*** Opening of Records supplied ***

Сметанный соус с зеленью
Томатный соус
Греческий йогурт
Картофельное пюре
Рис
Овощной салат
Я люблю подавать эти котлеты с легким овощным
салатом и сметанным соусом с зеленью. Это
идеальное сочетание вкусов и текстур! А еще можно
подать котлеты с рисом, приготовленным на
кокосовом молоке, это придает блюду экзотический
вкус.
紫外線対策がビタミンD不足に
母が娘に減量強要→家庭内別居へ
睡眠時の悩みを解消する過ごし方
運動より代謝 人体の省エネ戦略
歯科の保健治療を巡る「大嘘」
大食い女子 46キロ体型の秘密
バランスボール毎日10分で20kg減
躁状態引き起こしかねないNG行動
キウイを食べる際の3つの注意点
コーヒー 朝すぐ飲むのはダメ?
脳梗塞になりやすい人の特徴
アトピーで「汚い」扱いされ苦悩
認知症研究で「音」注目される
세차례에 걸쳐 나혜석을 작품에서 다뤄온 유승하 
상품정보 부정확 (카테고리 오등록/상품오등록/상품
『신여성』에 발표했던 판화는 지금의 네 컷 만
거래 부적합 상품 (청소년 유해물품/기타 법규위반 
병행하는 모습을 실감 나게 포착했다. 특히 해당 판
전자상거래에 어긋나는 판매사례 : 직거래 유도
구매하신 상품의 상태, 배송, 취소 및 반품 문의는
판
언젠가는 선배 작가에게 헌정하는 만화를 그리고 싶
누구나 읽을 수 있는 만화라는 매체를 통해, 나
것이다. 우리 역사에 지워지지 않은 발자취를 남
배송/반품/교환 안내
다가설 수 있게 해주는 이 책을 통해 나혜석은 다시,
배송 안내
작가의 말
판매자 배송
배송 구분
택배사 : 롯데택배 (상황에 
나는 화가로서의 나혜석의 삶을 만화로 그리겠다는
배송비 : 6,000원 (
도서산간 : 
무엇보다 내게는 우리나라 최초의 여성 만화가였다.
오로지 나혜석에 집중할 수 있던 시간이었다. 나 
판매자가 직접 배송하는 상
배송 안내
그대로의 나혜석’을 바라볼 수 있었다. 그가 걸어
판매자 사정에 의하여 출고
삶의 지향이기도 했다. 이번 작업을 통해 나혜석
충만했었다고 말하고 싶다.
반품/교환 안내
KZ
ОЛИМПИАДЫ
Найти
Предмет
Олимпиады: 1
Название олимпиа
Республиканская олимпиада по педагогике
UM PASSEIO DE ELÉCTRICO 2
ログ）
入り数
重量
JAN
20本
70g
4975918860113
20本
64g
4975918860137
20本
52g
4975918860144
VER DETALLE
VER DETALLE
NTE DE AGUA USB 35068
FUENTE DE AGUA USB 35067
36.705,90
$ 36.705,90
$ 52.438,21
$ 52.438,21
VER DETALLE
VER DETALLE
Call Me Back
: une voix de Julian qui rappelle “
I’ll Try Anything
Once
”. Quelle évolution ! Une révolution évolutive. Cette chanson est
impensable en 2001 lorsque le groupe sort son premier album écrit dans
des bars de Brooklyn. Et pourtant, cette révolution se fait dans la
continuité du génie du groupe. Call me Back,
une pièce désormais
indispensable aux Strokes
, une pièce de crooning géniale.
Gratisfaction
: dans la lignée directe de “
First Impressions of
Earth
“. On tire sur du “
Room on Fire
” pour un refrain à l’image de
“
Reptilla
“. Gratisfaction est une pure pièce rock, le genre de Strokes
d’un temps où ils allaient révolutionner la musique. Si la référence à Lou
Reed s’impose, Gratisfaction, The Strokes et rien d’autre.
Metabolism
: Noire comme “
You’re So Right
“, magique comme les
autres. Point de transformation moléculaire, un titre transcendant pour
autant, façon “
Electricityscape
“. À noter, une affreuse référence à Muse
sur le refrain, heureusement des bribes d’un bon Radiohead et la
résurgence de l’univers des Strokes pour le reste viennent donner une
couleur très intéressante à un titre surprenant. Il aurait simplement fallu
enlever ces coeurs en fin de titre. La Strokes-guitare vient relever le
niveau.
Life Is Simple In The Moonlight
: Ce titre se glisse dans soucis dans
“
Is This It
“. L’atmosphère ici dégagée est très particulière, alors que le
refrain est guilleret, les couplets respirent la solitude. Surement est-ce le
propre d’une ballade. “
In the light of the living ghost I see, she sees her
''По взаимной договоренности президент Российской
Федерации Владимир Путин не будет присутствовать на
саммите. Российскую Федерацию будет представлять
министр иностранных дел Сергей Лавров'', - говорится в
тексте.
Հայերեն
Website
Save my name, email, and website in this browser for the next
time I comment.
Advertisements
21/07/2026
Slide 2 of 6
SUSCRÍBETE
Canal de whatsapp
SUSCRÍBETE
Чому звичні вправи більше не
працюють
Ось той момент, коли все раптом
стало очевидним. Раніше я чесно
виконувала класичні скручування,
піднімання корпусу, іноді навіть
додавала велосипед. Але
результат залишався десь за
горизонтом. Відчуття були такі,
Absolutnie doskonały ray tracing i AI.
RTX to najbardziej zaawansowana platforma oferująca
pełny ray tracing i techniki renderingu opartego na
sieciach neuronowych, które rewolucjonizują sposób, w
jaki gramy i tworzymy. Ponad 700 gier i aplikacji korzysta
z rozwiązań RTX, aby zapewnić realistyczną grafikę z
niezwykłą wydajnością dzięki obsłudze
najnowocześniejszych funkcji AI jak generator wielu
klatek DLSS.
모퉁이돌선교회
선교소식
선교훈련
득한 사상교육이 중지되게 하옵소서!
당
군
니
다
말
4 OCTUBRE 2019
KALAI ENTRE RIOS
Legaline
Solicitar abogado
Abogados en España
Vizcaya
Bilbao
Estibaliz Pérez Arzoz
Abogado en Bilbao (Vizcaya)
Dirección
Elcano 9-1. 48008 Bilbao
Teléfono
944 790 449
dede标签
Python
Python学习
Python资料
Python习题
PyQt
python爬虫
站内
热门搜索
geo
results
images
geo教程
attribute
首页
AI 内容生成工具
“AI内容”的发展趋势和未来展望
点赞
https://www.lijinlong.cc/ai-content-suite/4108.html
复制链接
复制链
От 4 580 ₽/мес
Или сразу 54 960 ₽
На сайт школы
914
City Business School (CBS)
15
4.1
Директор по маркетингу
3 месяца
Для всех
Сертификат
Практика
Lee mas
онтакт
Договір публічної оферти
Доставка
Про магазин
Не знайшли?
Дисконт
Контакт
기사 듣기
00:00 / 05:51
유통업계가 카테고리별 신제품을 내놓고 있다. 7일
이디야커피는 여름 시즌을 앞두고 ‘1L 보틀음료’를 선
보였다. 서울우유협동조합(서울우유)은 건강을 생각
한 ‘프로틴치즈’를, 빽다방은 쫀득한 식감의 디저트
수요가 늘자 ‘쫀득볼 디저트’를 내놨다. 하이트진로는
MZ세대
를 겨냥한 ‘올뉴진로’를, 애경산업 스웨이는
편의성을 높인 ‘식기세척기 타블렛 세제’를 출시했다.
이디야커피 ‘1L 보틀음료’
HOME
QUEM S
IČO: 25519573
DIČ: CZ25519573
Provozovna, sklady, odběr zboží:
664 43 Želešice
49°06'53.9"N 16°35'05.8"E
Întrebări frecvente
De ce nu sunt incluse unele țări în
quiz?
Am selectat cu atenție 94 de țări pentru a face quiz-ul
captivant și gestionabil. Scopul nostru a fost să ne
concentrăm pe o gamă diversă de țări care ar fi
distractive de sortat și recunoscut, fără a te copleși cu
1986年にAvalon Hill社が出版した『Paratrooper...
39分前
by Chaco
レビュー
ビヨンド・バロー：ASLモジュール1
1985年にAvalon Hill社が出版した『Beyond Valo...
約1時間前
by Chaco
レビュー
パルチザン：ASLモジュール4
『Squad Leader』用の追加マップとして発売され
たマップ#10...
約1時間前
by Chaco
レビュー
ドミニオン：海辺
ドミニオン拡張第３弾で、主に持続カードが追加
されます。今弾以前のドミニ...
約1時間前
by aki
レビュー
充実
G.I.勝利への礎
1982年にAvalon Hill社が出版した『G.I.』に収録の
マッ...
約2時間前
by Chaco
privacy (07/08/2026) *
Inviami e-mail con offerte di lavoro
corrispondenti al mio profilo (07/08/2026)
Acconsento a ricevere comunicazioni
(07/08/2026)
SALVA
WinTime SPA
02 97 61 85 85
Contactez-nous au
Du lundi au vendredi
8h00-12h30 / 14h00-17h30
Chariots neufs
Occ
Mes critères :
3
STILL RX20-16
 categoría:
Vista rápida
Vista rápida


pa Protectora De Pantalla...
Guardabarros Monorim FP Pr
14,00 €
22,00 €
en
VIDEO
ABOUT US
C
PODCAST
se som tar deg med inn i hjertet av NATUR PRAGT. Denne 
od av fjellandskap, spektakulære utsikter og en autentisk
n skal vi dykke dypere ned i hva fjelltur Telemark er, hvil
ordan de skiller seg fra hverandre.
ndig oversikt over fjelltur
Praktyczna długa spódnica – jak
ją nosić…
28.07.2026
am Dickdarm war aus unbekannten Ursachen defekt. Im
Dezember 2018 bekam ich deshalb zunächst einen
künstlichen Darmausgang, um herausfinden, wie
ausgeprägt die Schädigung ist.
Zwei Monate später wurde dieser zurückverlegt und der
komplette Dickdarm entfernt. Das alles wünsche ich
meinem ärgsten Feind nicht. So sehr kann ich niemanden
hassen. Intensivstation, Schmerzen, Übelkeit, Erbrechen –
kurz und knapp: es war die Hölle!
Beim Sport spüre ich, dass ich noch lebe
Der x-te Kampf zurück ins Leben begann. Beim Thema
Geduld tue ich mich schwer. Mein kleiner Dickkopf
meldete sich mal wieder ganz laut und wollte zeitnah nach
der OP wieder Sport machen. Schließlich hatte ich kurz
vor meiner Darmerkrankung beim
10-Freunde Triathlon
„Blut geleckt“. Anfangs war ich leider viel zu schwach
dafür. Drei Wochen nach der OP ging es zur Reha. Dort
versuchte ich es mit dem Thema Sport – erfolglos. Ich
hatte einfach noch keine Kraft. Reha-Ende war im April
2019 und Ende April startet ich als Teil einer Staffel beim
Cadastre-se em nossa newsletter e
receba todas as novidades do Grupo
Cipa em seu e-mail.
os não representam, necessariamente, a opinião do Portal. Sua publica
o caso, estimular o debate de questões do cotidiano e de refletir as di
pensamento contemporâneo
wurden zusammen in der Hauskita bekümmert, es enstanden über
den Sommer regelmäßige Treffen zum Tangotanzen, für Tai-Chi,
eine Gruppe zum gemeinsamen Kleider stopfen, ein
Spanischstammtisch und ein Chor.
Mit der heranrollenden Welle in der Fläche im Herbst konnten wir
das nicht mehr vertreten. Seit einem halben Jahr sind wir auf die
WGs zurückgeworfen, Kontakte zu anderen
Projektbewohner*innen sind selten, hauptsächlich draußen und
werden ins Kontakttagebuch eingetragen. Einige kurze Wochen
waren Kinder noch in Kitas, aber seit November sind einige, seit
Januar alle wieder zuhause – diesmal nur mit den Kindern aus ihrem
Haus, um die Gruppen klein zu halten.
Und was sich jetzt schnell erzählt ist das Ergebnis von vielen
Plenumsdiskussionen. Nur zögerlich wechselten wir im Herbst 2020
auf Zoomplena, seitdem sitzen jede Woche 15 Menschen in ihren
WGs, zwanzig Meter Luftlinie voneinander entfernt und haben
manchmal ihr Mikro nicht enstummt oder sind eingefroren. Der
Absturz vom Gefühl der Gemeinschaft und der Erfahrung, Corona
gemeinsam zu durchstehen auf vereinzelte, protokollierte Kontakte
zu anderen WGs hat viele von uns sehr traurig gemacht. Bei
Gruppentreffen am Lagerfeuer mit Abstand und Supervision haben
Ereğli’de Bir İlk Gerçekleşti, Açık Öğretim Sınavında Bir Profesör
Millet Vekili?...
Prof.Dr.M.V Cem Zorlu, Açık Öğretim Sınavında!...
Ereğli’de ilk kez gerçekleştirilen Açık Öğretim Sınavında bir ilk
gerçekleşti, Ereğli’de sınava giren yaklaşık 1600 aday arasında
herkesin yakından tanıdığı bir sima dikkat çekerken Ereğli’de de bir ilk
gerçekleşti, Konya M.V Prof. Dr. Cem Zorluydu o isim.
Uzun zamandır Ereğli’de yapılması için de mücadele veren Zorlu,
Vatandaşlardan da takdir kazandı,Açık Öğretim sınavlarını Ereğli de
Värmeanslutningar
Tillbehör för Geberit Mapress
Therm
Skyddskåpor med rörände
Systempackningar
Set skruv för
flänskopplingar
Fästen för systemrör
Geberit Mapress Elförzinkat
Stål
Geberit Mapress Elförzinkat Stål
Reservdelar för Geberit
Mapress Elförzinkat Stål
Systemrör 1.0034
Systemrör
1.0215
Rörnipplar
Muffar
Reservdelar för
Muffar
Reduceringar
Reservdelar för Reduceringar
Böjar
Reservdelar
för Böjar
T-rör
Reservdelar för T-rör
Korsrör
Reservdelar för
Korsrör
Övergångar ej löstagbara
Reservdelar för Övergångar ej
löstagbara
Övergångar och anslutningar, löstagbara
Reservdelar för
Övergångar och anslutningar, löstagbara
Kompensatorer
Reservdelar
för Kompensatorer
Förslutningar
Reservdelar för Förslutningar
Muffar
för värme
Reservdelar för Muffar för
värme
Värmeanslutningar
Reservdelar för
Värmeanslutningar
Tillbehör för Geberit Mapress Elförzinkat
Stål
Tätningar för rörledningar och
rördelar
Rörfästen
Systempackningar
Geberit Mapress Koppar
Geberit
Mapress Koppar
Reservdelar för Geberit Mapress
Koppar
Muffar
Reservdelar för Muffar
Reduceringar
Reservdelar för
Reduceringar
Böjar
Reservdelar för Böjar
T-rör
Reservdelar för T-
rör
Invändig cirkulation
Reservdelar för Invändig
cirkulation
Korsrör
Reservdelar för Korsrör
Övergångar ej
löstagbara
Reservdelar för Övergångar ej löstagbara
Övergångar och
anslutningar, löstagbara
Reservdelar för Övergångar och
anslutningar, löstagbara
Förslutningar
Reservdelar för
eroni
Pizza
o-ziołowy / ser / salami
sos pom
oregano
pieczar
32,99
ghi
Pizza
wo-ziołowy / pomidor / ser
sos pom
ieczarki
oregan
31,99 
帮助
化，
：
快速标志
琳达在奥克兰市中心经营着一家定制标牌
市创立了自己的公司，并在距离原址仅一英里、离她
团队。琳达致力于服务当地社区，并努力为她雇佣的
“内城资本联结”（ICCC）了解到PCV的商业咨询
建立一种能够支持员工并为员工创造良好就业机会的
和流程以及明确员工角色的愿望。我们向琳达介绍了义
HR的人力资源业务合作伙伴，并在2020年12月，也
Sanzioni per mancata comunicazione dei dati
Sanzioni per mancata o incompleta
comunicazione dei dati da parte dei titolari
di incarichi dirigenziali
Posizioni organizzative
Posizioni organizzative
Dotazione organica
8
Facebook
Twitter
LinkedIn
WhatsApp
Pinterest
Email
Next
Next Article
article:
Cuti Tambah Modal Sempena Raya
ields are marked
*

*** Close of Records supplied ***

**Task description**
With "Herbst" as the string to match, show every line of the entries above that has it.

**Answer below**
Mit der heranrollenden Welle in der Fläche im Herbst konnten wir
Plenumsdiskussionen. Nur zögerlich wechselten wir im Herbst 2020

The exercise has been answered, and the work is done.